------ Data excerpts
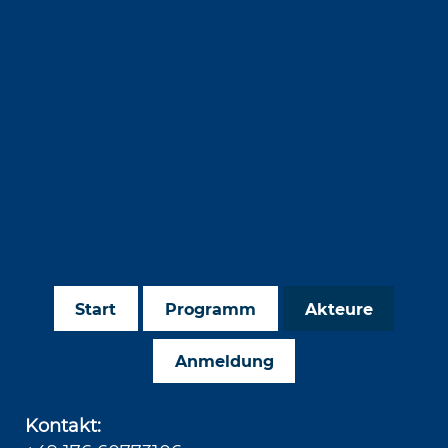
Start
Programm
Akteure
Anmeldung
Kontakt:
------------
------ Data excerpts
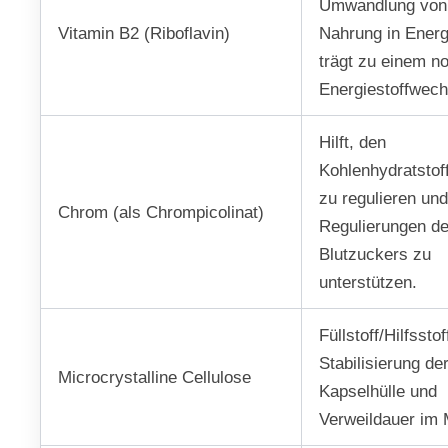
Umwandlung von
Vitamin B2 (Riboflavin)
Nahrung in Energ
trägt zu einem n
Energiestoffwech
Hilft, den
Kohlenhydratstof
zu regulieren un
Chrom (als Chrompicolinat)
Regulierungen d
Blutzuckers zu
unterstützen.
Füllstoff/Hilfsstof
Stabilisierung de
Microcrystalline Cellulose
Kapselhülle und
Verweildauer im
------------
------ Data excerpts
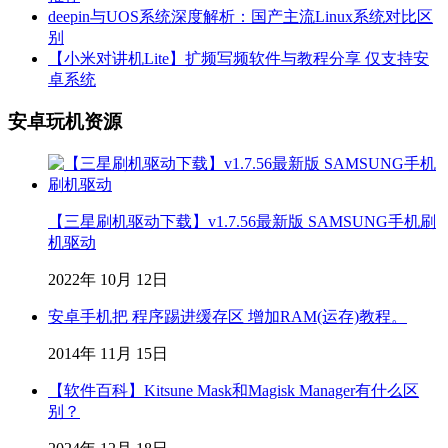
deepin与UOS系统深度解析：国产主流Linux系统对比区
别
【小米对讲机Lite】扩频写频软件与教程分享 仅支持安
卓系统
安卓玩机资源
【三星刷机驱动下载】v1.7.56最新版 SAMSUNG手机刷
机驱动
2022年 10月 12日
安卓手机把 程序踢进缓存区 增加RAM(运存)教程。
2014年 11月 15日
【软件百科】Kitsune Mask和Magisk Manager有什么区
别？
------------
● Work order
In the material above, locate the line containing "Blutzuckers zu" and the line containing "Verweildauer im". Transcribe exactly those two lines and every line between them, and nothing more.

● Exercise response
Blutzuckers zu
unterstützen.
Füllstoff/Hilfsstof
Stabilisierung de
Microcrystalline Cellulose
Kapselhülle und
Verweildauer im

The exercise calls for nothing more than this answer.